Comments on: Adobe security hotfix for ColdFusion 7.0.2 / 8.0.0 / 8.0.1

By: “it could be bunnies” » Blog Archive » Shared hosting security wishlist

Tue, 06 Jan 2009 20:26:27 +0000

[...] I have posted a number of posts on the state of shared hosting security. Unfortunately we have to conclude [...]

By: Jochem

Jochem — Sun, 30 Nov 2008 20:11:06 +0000

I’ll be publishing a number of articles about shared hosting security shortly. Those articles should provide plenty of examples on how to exploit shared ColdFusion hosting from the inside. I just have to finish the editing and clean up the example code.

By: Sebastiaan

Sebastiaan — Thu, 27 Nov 2008 13:55:25 +0000

So what was your issue with Webstekker? Maybe you can enlighten me off-site (privately via e-mail). I’m VERY happy with Webstekker at the moment.

By: Jochem

Jochem — Sun, 16 Nov 2008 22:09:34 +0000

I find it very hard to believe that IIS suddenly asking for credentials can be related to the hotfix. Just think about how ColdFusion is really an application server that stands alone and runs in its own memory space. Only a very small part is loaded into the webserver, the webserver connector in the wsconfig diectory. The only way IIS is ever going to give a credentials error is if there is a credential problem in that webserver connector part. The hotfix does not alter the connector so it is not the cause of the IIS credentials errors.

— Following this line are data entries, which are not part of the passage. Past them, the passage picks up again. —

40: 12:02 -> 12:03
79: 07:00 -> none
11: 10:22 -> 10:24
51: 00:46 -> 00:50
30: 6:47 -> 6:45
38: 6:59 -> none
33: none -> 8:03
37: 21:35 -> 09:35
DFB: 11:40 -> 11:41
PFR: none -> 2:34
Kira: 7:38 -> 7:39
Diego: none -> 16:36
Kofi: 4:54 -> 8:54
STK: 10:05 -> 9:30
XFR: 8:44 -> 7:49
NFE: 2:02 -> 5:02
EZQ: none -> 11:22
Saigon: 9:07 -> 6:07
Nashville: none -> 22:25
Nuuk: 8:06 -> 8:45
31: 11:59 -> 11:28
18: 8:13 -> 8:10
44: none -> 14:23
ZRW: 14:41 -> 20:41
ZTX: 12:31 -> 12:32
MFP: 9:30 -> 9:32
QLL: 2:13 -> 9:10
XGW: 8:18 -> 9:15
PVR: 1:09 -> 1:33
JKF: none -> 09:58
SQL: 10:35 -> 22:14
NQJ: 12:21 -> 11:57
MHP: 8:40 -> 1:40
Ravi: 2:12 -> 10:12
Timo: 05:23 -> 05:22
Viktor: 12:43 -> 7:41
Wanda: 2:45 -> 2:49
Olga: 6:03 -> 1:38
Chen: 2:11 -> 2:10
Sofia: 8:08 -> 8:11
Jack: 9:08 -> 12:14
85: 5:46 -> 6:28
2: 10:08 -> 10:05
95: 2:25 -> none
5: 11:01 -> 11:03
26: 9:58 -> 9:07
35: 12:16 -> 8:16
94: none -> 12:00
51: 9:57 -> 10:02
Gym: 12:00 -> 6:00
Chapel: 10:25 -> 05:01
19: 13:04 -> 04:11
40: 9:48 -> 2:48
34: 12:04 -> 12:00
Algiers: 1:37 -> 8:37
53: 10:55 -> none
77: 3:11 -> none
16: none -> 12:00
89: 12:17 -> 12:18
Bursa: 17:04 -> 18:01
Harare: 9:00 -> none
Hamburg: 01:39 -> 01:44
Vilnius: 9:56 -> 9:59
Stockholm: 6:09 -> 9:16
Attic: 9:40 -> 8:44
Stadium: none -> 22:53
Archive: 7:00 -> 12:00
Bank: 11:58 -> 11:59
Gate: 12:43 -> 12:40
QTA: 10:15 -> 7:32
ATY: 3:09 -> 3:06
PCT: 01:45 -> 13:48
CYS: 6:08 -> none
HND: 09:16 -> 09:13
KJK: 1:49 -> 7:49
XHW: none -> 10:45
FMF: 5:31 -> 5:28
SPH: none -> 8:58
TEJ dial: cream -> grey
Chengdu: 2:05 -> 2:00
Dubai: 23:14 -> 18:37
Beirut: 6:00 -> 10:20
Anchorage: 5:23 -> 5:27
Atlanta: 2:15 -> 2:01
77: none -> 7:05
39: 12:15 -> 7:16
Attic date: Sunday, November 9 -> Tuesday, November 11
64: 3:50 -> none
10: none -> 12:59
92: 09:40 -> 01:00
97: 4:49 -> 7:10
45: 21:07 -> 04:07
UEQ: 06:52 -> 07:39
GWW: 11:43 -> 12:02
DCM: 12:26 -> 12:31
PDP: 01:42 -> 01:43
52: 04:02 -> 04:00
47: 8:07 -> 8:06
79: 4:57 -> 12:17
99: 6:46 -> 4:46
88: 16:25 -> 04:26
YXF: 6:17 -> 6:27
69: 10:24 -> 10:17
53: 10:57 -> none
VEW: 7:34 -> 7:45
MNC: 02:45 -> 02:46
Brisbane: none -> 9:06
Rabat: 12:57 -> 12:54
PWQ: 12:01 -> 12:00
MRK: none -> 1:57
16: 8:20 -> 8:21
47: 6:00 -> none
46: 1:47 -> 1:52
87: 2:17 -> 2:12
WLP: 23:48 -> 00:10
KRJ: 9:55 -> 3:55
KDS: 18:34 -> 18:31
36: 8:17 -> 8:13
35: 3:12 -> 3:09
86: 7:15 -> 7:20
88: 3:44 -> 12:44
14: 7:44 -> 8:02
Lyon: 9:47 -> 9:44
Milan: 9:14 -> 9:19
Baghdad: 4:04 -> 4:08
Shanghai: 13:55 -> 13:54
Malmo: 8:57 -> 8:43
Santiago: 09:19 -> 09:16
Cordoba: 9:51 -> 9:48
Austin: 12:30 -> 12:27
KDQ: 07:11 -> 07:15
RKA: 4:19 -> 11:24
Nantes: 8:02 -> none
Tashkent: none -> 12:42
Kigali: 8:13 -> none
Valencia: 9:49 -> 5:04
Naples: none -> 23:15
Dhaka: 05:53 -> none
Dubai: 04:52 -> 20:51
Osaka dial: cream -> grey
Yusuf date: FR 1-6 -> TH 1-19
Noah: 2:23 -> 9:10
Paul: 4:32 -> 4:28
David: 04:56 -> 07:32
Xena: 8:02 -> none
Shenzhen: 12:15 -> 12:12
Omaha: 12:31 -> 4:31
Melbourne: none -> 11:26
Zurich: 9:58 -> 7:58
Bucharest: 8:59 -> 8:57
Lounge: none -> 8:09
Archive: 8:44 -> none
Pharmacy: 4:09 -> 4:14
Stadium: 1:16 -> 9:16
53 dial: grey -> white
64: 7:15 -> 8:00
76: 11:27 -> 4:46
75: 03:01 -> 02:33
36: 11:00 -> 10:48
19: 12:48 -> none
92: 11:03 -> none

Apart from that I have recently helped somebody move away from Webstekker because of the security configuration of their servers. This hotfix is really the least of their problems.

By: Sebastiaan

Sebastiaan — Sun, 16 Nov 2008 18:04:35 +0000

Hi Jochem,

I got our hostingprovider Webstekker to install this hotfix on their webservers (shared hosting) and it jammed up all the CF 8.0.1 installations. Any ideas to why? It suddenly asked for credentials in IIS. Not really related, I know, but CF8 with the hotfix installed all crashed regularly.

By: Josh Adams

Josh Adams — Tue, 11 Nov 2008 21:46:04 +0000

Thanks for your help in identifying and resolving this issue, Jochem!

By: Matt Quackenbush

Matt Quackenbush — Sat, 08 Nov 2008 19:10:33 +0000

@ Jochem- Thanks. That is exactly what I would expect.

By: Jochem

Jochem — Fri, 07 Nov 2008 17:40:38 +0000

All our SQL Server datasource connections work correctly without passwords in every query. That is on CF 8.0.1 Enterprise in multiserver configuration though.

By: Matt Quackenbush

Matt Quackenbush — Fri, 07 Nov 2008 17:16:50 +0000

Jochem,

A user on the Sava forums indicated that installing this patch caused all of his SQL Server connections to now require credentials to be passed with the tag. I can’t fathom that being the intended behavior. I would be interested in your thoughts.

http://www.gosava.com/sava/forum/messages.cfm?threadid=74390482-F355-D392-F9B164567059F345&page=1

Thanks.

By: Jochem

Jochem — Fri, 07 Nov 2008 10:20:22 +0000

Considering the nature of the Sandbox Security issues I have so far personally reported to Adobe I am leaning towards a lack of prying eyes. For the issue described in MPSB01-11 the engineers told me I was probably the only one in the world using the combination of features that caused the issue.